What a great way to look at a situation that would probably have me grinding my teeth at the check-out computer.

For another interview with an author who knows how to write humor, check out this post with Jen Turano.

*****

His minivan is his chariot. His mower is his weapon. Enter the whimsical world of suburbia’s favorite underdog.

Meet the average Joe who’s a father to three, a husband to one… a hero to all. When he’s not fighting crime in his fighter-jet-cloaked-as-a-minivan, he teaches high school and patrols the ‘hood for story material.

In Suburban Luchador: The Cul-de-sac Chronicles, an ordinary guy conjures up extraordinary tales about his family, marriage, and teacher job. He’s the man who’s making mortgages, meatloaf, and the middle-class sexy again.

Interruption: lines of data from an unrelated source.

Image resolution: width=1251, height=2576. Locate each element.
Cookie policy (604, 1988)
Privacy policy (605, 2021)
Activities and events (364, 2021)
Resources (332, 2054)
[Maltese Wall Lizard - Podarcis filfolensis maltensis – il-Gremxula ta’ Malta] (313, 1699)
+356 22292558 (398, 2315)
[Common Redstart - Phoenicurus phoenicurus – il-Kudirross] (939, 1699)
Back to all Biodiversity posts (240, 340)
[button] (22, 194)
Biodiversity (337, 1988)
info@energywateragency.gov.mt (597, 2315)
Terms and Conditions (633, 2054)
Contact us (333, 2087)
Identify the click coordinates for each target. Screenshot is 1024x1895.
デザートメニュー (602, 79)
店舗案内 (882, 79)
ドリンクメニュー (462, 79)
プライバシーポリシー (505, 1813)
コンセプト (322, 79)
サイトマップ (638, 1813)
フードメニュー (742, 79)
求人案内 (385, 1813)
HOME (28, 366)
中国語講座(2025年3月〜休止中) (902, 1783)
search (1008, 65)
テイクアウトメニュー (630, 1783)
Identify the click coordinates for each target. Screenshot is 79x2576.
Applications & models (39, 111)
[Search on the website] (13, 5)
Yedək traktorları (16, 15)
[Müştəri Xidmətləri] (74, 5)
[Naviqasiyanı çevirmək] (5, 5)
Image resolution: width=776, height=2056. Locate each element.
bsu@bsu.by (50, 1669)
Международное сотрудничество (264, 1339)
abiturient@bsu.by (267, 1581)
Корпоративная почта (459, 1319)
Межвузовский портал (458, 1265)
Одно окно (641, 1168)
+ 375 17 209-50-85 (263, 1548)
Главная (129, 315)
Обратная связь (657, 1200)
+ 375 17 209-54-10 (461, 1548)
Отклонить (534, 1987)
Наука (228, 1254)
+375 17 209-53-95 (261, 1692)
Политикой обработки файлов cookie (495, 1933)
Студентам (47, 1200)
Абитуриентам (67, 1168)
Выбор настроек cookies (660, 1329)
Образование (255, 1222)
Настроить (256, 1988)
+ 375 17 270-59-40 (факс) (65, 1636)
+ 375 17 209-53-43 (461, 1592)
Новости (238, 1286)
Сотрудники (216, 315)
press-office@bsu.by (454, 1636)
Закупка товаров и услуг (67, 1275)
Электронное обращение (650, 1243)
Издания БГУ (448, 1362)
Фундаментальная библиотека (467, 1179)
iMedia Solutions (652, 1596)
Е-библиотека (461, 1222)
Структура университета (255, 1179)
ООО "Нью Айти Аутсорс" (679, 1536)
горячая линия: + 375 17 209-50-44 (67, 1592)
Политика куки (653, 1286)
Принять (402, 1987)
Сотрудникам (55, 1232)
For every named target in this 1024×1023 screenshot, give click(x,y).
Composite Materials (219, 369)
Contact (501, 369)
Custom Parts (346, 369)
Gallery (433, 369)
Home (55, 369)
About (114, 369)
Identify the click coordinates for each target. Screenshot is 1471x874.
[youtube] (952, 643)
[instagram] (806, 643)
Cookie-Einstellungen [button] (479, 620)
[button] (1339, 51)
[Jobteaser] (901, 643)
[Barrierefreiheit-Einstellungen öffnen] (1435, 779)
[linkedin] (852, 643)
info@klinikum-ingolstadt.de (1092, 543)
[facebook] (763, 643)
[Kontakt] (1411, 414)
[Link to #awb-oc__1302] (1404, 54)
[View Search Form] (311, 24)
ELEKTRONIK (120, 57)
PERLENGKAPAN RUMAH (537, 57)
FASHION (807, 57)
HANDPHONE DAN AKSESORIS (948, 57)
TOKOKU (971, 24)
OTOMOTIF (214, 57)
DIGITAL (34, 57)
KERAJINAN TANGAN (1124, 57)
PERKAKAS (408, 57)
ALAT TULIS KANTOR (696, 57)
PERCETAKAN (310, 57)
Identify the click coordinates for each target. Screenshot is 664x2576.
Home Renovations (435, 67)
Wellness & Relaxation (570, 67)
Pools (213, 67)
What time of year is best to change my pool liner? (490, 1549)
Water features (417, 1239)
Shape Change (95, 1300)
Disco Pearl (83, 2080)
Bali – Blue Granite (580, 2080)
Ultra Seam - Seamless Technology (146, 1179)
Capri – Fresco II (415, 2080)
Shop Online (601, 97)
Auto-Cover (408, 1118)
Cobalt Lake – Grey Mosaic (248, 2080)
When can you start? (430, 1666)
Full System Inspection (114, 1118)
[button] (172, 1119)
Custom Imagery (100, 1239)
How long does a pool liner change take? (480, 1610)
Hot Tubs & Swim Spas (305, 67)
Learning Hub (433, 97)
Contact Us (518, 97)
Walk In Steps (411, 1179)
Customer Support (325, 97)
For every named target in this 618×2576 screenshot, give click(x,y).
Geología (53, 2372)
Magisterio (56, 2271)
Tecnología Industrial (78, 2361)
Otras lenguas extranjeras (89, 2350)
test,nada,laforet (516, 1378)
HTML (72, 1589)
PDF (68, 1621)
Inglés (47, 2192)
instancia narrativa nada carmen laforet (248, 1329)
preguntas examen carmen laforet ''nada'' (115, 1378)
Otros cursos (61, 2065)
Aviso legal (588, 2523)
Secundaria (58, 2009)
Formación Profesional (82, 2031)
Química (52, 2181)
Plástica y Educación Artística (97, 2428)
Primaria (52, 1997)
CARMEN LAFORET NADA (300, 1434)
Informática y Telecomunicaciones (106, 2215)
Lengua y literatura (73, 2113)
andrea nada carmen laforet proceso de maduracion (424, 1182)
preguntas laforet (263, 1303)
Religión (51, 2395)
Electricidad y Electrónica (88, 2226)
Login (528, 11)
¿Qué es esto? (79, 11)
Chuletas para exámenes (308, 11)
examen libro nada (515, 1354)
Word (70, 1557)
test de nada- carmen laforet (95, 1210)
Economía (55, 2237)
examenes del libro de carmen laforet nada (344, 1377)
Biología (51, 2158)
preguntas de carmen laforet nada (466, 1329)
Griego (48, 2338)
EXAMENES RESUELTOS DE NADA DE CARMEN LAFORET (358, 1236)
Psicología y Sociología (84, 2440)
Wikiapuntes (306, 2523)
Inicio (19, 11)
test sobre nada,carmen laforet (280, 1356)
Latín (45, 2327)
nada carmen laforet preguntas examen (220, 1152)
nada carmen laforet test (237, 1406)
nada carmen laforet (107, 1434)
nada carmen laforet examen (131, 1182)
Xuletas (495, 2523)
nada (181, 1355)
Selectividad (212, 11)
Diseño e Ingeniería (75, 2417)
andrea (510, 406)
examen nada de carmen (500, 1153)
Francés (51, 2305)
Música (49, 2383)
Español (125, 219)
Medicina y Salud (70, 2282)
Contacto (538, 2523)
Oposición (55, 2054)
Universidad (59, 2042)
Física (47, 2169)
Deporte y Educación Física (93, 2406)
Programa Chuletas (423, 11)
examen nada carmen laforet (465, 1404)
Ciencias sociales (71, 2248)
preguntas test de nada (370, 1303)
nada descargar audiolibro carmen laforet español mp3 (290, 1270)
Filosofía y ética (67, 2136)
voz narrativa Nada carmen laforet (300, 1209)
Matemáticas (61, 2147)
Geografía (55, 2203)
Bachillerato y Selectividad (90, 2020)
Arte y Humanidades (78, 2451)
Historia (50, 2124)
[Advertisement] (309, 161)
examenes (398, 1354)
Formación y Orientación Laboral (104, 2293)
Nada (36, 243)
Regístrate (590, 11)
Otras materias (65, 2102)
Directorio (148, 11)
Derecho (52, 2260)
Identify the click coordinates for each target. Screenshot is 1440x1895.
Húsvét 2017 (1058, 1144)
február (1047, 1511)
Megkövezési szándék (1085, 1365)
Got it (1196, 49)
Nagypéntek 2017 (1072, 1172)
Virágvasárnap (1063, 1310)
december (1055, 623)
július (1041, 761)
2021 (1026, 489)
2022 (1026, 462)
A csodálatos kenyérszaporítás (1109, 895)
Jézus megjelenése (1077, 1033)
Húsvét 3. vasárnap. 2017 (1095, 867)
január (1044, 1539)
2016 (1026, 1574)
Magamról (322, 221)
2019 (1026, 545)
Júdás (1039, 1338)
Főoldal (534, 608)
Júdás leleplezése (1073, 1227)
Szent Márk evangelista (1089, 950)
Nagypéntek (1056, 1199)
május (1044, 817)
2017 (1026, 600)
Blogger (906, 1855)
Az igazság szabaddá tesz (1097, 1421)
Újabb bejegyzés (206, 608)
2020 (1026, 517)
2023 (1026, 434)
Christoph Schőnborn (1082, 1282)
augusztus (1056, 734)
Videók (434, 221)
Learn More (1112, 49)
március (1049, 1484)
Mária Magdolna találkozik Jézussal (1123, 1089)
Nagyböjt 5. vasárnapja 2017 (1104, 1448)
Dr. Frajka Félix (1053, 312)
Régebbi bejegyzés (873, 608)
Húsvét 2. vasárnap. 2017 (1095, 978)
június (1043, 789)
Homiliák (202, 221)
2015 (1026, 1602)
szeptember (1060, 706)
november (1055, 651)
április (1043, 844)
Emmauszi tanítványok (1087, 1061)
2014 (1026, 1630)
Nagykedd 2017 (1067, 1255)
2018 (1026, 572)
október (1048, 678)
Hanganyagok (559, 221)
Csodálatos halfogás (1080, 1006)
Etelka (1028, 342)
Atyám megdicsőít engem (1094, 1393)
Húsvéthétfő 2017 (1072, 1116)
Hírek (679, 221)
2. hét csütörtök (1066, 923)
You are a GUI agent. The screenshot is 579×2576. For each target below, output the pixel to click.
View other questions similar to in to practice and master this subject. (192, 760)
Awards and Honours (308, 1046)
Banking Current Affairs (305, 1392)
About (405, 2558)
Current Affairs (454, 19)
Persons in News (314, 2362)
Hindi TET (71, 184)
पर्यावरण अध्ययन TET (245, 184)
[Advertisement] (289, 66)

This is the anthem of those who envision mowing and mopping as legendary movie scenes. These comically self-deprecating short stories will inspire you to take a fresh look at the wondrous, valiant and touching moments in everyday life.

Dive into Suburban Luchador: The Cul-de-sac Chronicles and ride shotgun on a domestic road trip of epic proportions.

*****

Award-winning author and family man, Philip Rivera, is out to dominate suburbia, one lawn at a time. Besides moonlighting as a humor author, he doubles as a high school teacher, diaper changer, princess ballerina ballet judge, and ninja fighter. His stories prove that minivans, child-rearing, husbandly duties, and teaching high school can be the subjects of epic adventures. His book, Suburban Luchador: The Cul-de-sac Chronicles, is a collection of humorous slice-of-life stories loosely based on his average Joe misadventures. Philip’s stories highlight the magic found in mundane life… if only we let our imaginations get carried away.